Читаем Литература факта и проект литературного позитивизма в Советском Союзе 1920-х годов полностью

Я приехал на колхоз будучи полным профаном в сельском хозяйстве вообще и в колхозном деле в частности. Что я мог делать? Во-первых, заниматься так называемыми художественными описаниями. Ну, скажем, говорить, как шелестят мучнистые листья тополей в июльском зное. Или, скажем, что у какого-нибудь дяди Акима натруженная шея в таких же морщинах, как и пашня, над которой он стоит. Или, что, скажем, какая-нибудь деваха сконфуженно закрывается загорелым локтем (203).

К инерции стиля и словаря толкает оптика туриста, скользящего по поверхности, а та, в свою очередь, определяется отсутствием занятого «наблюдательного пункта» и принятием какой-то конкретной роли. Категории времени и пространства еще раз связываются в размышлениях Третьякова о пребывании фактографов «на колхозах»: для того чтобы написать репортаж, нужно не только использовать настоящее время (как того уже требовал ротационный пресс, но не исключал словарной механизации) или отправиться «на места» (чего, в свою очередь, требует фототехника, но не исключает туристической оптики), там еще нужно оставаться достаточно долго, близкая дистанция должна сочетаться с длительным пребыванием[563]. Фактически Третьяков описывает собственные сложности: год спустя осмысляя этот опыт, он приходит к выводу, что еще важнее вопросов видения оказывается участие:

Во-первых, писателям не давалось на колхозе никаких деловых поручений (у них не создавалось второй профессии, кроме писательской); а во-вторых, они не получали точных заданий – что описывать и как описывать (отсутствие репортерской установки). Они ехали почти как прогулочники с котомкой. Все вытекающие отсюда неудобства пришлось испытать и мне, на своей собственной шкуре (201).

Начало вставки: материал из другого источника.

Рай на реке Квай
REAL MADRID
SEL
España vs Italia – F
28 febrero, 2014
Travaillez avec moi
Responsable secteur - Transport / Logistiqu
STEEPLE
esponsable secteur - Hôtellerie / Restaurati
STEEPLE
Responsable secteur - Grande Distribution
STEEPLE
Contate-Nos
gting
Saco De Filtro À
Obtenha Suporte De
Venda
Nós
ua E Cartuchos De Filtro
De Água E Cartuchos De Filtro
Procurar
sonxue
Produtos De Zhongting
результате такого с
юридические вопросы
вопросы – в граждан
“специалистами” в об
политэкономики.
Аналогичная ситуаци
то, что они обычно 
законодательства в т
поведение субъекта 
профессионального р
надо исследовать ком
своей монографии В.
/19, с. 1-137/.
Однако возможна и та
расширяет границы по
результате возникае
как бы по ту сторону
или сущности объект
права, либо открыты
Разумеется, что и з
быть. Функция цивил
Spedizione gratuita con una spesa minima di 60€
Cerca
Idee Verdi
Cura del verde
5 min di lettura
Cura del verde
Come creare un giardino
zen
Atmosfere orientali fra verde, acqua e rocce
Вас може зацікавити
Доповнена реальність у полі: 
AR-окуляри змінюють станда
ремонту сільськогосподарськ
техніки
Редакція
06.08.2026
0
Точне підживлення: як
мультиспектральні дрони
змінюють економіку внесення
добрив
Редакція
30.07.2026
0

«Старолитературное отношение к вещам» в конечном счете зависит не столько от способа их видения и словаря описания, сколько от положения пишущего в контексте производственных отношений[564]. Именно это положение во многом и определяет оптику – будь то остраняющий взгляд или «нормальное восприятие знакомых вещей»[565]. Шкловский с помощью «второй профессии» все еще скорее рассчитывает остранить, а значит, спасти литературу за счет разности потенциалов, Третьяков оказывается настроен намного более радикально:

Когда Виктор Шкловский говорит о том, что писатель должен обязательно иметь какую-то профессию кроме писательства, это значит, что писатель должен вступить с действительностью в деловые отношения. Я знаю только один случай, когда писательство и вторая профессия совпадают. Это – репортер-очеркист, специально существующий в газетном аппарате для того, чтобы фиксировать действительность (200)[566].

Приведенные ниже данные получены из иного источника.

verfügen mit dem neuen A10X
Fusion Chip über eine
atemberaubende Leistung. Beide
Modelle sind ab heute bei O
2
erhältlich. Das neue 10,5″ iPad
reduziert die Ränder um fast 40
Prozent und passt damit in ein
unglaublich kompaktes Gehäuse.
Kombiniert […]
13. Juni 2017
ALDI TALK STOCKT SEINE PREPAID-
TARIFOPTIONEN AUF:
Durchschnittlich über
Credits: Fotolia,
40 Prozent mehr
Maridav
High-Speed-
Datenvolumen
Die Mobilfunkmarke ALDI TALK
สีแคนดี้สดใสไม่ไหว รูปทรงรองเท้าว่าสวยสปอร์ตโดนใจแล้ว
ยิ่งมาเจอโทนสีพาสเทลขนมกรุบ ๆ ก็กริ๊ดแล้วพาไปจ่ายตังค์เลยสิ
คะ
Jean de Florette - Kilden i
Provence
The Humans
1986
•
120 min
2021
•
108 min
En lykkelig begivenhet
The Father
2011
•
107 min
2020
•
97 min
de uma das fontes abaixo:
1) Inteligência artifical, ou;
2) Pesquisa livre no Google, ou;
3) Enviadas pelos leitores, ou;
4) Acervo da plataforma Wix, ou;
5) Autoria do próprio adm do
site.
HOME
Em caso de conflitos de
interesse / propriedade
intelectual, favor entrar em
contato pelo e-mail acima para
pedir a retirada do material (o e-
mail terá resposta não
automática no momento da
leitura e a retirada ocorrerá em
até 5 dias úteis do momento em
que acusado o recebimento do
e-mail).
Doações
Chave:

Шкловский склоняется к модели сохраняющегося разделения труда между литературой и «второй профессией», вдохновляющей первую своей инструментальной рациональностью, Третьяков предпочитает гибридизировать литературу с журналистикой в своей собственной практике[567]. Формальная теория создавала руководство по нарушению литературной конвенции, фактография (вслед за производственным искусством) стремилась к разрушению самого института литературы, который может пережить смену разных формальных приемов, но выталкивает из своей истории попытки отказа или пересмотра функции литературы. Именно такую «критику действием» в отношении самого института Питер Бюргер и называет авангардом. Сочетание отказа от литературной техники в пользу научно-технического знания «действующих процессов» и выход в утилитарную практику оставляло Третьякову мало шансов остаться в истории литературы. И поэтому он остался в теории литературы:

Перейти на страницу:

Похожие книги

Расшифрованный Пастернак. Тайны великого романа «Доктор Живаго»
Расшифрованный Пастернак. Тайны великого романа «Доктор Живаго»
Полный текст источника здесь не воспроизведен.